Unable to insert longblob to a table

Hi,

I created a test table:
CREATE TABLE mf_model (
timestamp int(10) unsigned NOT NULL,
model longblob NOT NULL,
/*!90618 SHARD / KEY timestamp (timestamp),
KEY timestamp_2 (timestamp) /
!90619 USING CLUSTERED COLUMNSTORE /
) /
!90621 AUTOSTATS_ENABLED=TRUE */

I’m using a simple python script to insert a longblob of 281 MB to this table. This is the python script:

import time
import pickle
import traceback
import pymysql.cursors

class DB:
def __init__(self, customer_id:str):
    self.customer_id = customer_id

def get_connection(self):
    return pymysql.connect(
        host="localhost",
        port=3306,
        user="root",
        password="<password>",
        database="model_" + self.customer_id)

def save_model(db:DB, model_bin:bytes):
try:
    connection = None
    connection = db.get_connection()
    with connection.cursor() as cursor:
        timestamp = int(time.time())
        cursor.execute("INSERT INTO mf_model (timestamp, model) VALUES (%s, %s)", (timestamp, model_bin))
        cursor.execute("DELETE FROM mf_model WHERE timestamp != %s", (timestamp,))
    connection.commit()
except Exception:
    traceback.print_exc()
finally:
    if connection != None:
        connection.close()
with open("./model.pickle", "rb") as f:
    model = pickle.load(f)

model_bin = pickle.dumps(model, pickle.HIGHEST_PROTOCOL)
save_model(DB("test"), model_bin)`

Smaller blobs around 50MB can be inserted successfully, but when it’s larger sometimes it is inserted and sometimes the python script ends up with this error:

Traceback (most recent call last):
  File "upload.py", line 24, in save_model
    cursor.execute("INSERT INTO mf_model (timestamp, model) VALUES (%s, %s)", (timestamp, model_bin))
  File "/usr/lib/python3.6/site-packages/pymysql/cursors.py", line 170, in execute
    result = self._query(query)
  File "/usr/lib/python3.6/site-packages/pymysql/cursors.py", line 328, in _query
    conn.query(q)
  File "/usr/lib/python3.6/site-packages/pymysql/connections.py", line 516, in query
    self._affected_rows = self._read_query_result(unbuffered=unbuffered)
  File "/usr/lib/python3.6/site-packages/pymysql/connections.py", line 727, in _read_query_result
    result.read()
  File "/usr/lib/python3.6/site-packages/pymysql/connections.py", line 1066, in read
    first_packet = self.connection._read_packet()
  File "/usr/lib/python3.6/site-packages/pymysql/connections.py", line 683, in _read_packet
    packet.check_error()
  File "/usr/lib/python3.6/site-packages/pymysql/protocol.py", line 220, in check_error
    err.raise_mysql_exception(self._data)
  File "/usr/lib/python3.6/site-packages/pymysql/err.py", line 109, in raise_mysql_exception
    raise errorclass(errno, errval)
pymysql.err.InternalError: (1857, 'An error in this transaction required closing a connection to a leaf. The open transaction has rolled back. Run SHOW WARNINGS for more details.')

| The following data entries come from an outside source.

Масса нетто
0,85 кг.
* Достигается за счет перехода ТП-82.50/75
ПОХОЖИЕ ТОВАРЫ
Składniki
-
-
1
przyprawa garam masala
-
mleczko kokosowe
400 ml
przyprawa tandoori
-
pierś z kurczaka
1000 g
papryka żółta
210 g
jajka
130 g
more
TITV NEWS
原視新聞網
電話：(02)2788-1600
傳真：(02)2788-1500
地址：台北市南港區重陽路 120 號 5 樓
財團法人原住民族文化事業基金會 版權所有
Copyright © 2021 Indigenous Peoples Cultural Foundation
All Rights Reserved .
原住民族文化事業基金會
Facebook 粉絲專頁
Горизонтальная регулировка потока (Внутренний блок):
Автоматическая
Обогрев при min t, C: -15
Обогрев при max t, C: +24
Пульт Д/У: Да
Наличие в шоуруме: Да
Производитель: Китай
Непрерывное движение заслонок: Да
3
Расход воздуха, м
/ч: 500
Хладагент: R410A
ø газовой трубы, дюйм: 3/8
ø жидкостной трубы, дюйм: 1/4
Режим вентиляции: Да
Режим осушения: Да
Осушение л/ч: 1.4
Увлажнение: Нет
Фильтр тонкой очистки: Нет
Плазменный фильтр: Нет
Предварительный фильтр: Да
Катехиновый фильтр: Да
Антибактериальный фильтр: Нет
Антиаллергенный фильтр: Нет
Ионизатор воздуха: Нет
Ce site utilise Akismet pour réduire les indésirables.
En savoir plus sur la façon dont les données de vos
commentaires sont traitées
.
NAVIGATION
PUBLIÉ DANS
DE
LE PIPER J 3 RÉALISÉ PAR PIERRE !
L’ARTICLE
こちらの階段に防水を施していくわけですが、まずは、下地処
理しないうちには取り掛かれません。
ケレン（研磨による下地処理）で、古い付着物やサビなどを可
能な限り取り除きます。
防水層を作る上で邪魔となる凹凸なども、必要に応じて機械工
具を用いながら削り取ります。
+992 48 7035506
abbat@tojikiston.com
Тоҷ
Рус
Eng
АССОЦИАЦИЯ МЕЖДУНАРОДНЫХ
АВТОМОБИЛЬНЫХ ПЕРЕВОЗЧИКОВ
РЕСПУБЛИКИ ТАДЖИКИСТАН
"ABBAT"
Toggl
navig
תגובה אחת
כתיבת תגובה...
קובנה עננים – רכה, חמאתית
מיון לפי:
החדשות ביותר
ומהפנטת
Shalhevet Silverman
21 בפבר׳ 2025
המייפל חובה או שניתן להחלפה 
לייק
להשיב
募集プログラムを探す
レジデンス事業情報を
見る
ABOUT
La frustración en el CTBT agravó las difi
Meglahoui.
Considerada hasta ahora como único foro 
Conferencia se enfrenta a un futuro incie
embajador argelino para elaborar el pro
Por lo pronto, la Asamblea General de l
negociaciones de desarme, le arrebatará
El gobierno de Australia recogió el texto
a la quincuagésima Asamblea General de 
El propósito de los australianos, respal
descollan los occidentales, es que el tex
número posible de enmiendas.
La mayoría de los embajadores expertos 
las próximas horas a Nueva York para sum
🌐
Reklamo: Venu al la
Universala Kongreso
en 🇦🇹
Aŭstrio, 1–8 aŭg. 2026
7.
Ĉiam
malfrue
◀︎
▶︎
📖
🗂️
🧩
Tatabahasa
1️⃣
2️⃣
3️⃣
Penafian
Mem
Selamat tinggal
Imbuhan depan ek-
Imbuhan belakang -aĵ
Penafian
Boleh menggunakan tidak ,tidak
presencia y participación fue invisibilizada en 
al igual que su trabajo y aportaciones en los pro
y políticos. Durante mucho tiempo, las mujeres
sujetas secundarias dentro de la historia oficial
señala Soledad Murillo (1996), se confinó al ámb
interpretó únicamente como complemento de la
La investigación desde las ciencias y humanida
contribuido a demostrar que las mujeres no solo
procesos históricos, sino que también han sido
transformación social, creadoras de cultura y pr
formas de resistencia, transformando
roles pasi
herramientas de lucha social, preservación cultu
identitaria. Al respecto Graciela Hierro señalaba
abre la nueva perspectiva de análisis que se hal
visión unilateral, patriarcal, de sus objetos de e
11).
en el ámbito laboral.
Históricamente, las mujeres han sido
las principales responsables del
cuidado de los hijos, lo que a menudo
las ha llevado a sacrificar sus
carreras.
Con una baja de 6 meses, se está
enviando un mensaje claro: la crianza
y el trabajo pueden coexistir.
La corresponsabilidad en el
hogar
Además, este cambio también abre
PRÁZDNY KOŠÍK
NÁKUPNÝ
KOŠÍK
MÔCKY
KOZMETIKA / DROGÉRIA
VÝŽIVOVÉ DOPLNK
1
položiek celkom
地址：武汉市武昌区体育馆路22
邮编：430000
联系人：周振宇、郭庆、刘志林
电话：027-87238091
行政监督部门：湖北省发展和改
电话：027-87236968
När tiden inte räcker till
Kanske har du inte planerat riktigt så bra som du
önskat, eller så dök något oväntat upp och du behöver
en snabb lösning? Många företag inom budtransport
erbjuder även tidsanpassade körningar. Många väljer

When I try SHOW WARNINGS there is nothing.
I can not find nothing useful about this error on the Internet.
I am using Memsql 6.7 and I can not upgrade right now.
There is nothing else in the master or leaf logs. I even tried the audit logs, but there is literally nothing about the insert.
I tried it on small test setup with 1 master and 1 leaf and I also tried it on cluster with 4 aggregators and 12 leafs and it’s exactly the same.

Please can you help me solve this? According to documentation it should insert 4GB blob just fine SingleStoreDB Cloud · SingleStore Documentation

Thank you for any hint!

The first thing is to find out if that large buffer made it through the protocol stack in python to memsql. My suspicion is that the api has a max default size.

I just looked at the docs for pymysql.cursors and found there is a “max_allowed_packet” (Cursor Objects — PyMySQL 0.7.2 documentation). That page says “Default value of max_allowed_packet is 1048576.” which is 1 meg. so 281 mb would be over it.

I am currently facing the same problem with exactly the same error message.

I’ve tried to increase the max_allowed_packet constant on the client side (Python) or to use a different sql client like PhpMyAdmin and Sequel Pro, but nothing helped.

Is there any server-side variable that is responsible for limiting the maximum size of the inserted blob?